Task to complete – In the listing below, the line containing "This screenshot has width=454, height=2576." marks the end; copy exactly every line from the first through that one.

Source information –

◇ ◇ ◇ ◇ ◇

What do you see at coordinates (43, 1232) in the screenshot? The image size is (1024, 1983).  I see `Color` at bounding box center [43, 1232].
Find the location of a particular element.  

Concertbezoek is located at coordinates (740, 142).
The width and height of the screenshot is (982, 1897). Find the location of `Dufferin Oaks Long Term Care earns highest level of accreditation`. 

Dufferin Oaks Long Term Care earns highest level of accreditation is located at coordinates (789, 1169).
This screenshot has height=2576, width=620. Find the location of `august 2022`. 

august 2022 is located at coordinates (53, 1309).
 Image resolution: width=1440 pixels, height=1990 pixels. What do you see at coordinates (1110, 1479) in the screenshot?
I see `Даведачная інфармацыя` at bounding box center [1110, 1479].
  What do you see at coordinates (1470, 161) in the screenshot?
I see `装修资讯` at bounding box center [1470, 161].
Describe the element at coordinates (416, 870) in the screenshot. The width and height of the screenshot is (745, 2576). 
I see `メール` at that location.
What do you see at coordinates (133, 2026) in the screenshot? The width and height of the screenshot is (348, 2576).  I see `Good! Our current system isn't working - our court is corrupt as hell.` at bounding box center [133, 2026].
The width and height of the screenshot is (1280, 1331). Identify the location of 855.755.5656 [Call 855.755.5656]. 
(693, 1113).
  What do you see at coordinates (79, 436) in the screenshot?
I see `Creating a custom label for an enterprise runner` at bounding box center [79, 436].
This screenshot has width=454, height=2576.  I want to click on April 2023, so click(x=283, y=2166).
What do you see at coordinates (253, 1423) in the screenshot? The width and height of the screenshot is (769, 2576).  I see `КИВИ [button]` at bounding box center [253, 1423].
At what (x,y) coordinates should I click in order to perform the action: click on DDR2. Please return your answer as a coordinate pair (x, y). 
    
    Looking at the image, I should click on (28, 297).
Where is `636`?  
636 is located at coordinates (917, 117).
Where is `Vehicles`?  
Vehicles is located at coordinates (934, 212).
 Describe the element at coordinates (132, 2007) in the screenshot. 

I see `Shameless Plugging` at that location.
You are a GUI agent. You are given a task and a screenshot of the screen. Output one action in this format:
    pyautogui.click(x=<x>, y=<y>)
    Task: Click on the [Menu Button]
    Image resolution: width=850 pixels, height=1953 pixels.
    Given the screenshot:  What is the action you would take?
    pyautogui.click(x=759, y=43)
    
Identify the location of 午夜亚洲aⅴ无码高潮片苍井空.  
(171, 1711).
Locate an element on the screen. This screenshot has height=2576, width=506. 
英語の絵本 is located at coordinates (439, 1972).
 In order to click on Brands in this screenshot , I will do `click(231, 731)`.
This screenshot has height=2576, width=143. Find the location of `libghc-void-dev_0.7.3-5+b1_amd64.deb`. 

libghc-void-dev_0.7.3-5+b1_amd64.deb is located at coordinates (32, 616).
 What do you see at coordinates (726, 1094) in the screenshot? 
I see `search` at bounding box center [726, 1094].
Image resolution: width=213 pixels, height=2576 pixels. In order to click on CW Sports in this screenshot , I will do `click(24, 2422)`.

◇ ◇ ◇ ◇ ◇

Written response –
What do you see at coordinates (43, 1232) in the screenshot? The image size is (1024, 1983).  I see `Color` at bounding box center [43, 1232].
Find the location of a particular element.  

Concertbezoek is located at coordinates (740, 142).
The width and height of the screenshot is (982, 1897). Find the location of `Dufferin Oaks Long Term Care earns highest level of accreditation`. 

Dufferin Oaks Long Term Care earns highest level of accreditation is located at coordinates (789, 1169).
This screenshot has height=2576, width=620. Find the location of `august 2022`. 

august 2022 is located at coordinates (53, 1309).
 Image resolution: width=1440 pixels, height=1990 pixels. What do you see at coordinates (1110, 1479) in the screenshot?
I see `Даведачная інфармацыя` at bounding box center [1110, 1479].
  What do you see at coordinates (1470, 161) in the screenshot?
I see `装修资讯` at bounding box center [1470, 161].
Describe the element at coordinates (416, 870) in the screenshot. The width and height of the screenshot is (745, 2576). 
I see `メール` at that location.
What do you see at coordinates (133, 2026) in the screenshot? The width and height of the screenshot is (348, 2576).  I see `Good! Our current system isn't working - our court is corrupt as hell.` at bounding box center [133, 2026].
The width and height of the screenshot is (1280, 1331). Identify the location of 855.755.5656 [Call 855.755.5656]. 
(693, 1113).
  What do you see at coordinates (79, 436) in the screenshot?
I see `Creating a custom label for an enterprise runner` at bounding box center [79, 436].
This screenshot has width=454, height=2576.  I want to click on April 2023, so click(x=283, y=2166).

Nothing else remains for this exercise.